How does this compare to India’s?

  • Incentivized Capital intensive
    • In contrast, India incentivized capital-intensive industries while ignoring job creation in the early years.
  • Rapid urbanization was ignored
    • India promoted the romantic notion of rural villages, failing to recognize that rapid urbanization and effective city governance were the way of the future.
  • Regressive policies
    • Furthermore, its policy of reserving many goods for the MSME sector, as well as its regressive labour policies, hampered free trade.
  • Notably, only 4.7 percent of India’s GDP was invested, despite the need for at least 6.5 percent, or 8.5 percent in China’s case.
  • As a result, India’s supply-chain costs are 14 percent of GDP, compared to China’s 6 percent, making India highly uncompetitive.

Way ahead for India

  • Taxation
    • While GST is a good way to boost trade, massive investments in infrastructure and job creation are required to improve the entire ecosystem.
  • Removing restrictive labour regulations and lowering corporate taxes to 25% for all, with special tax breaks for specific industries, should be considered.
  • Boosting employment
    • Over 85% of employment in India is in the informal sector. An unplanned national lockdown halted economic activity and wiped out livelihoods, especially of informal workers.
      • some 10 million people abandoned cities to return to their native villages during the pandemic.
    • As things are returning to normal, the priority for addressing our most chronic social problems has been reduced.
    • There are three problems we must address
      • Labour regulation,
      • Living conditions for migrant labour in cities,
      • The strength of our rural economy.
    • Strengthening the rural economy
      • The easiest way to grow farmer incomes is by having them grow more value-added crops.
      • Fruits and vegetables have great export potential, and exports must be consistently encouraged and not switched on and off as domestic prices change.
      • Also, the cultivation of palm plantations has the potential for huge import substitution.
      • Encouraging of agro-processing near the source.

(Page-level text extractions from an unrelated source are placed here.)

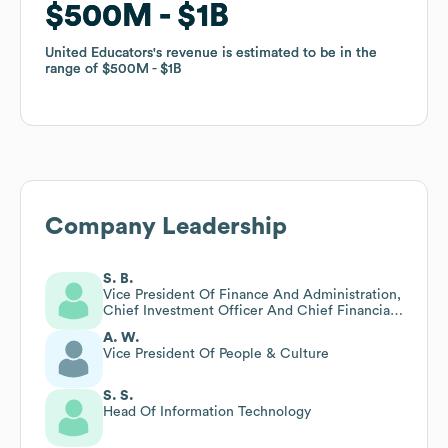
$500M
$500M
$1B
$1B
United Educators
United Educators
's revenue is estimated to be in the
's revenue is estimated to be in the
range of
range of
$500M
$500M
$1B
$1B
Company Leadership
S. B.
Vice President Of Finance And Administration,
Chief Investment Officer And Chief Financial
Officer
A. W.
Vice President Of People & Culture
S. S.
Head Of Information Technology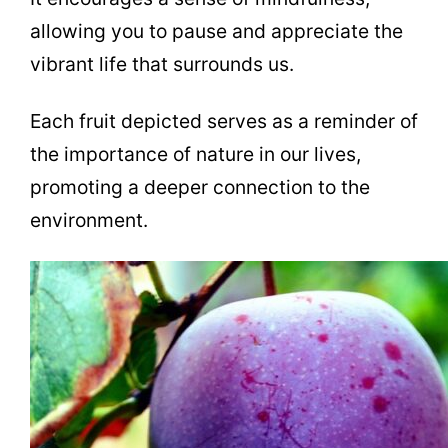
allowing you to pause and appreciate the
vibrant life that surrounds us.
Each fruit depicted serves as a reminder of
the importance of nature in our lives,
promoting a deeper connection to the
environment.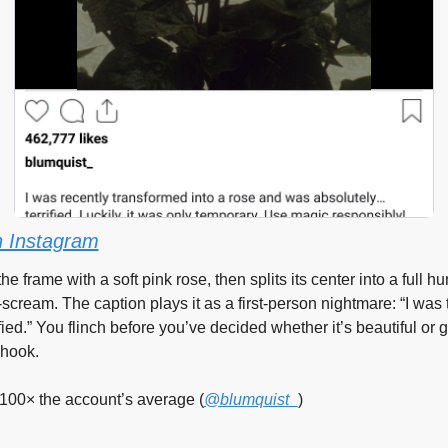
 Instagram
s the frame with a soft pink rose, then splits its center into a full
scream. The caption plays it as a first-person nightmare: “I was 
ied.” You flinch before you’ve decided whether it’s beautiful or g
 hook.
100× the account’s average (
@blumquist_
)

Fostering entrepreneurship in rural and semi-urban areas would combine nicely with local processing.
      • Need to invest even more massively in rural connectivity.
      • Today along with road connectivity digital connectivity is a must.
    • Increased investment of at least 6.5 percent of GDP, as well as divestment from state-owned mature infrastructure assets, would be beneficial.
    • Labour regulation
      • The 85 percent of our workforce who are informally employed, meanwhile, has almost no protection, and employers have almost complete flexibility.
      • India needs to address both ends of the labour spectrum to get the balance right between flexibility and protection for all labour.
      • Everyone must have a minimum level of protection, and every employer a minimum level of flexibility.
    • Focus on Innovation
      • Another priority is to promote innovation by granting significant autonomy to research institutions and investing in urban governance.
    • Massive Exports
      • The government has to reverse its recent raising of tariffs so that inputs can be imported at a low cost.
      • To improve our competitiveness, long-debated reforms to land acquisition, labor, power, and the financial sector should be implemented.
    • Investment in Infrastructure
      • Improving port, power, highway, and rail infrastructure, as well as investing in higher education to develop human capital, are critical.
      • India requires significant investment in infrastructure, manufacturing, and agriculture for the rapid growth rates of the last fifteen to twenty years to be sustained.
      • To fulfill this it needs to create a robust financial structure that can serve the needs and demands of a growing nation.
    • Governance in Indian banks (especially those in the public sector) needs to be reformed urgently.
  • The P J Nayak Committee’s report of 2014 had outlined a set of sensible reforms but, apart from some cosmetic changes, very little has been done on that front.

Mains  model question

  • India needs strong growth, not just to satisfy the aspirations of our youth but to keep our unfriendly neighbors at bay.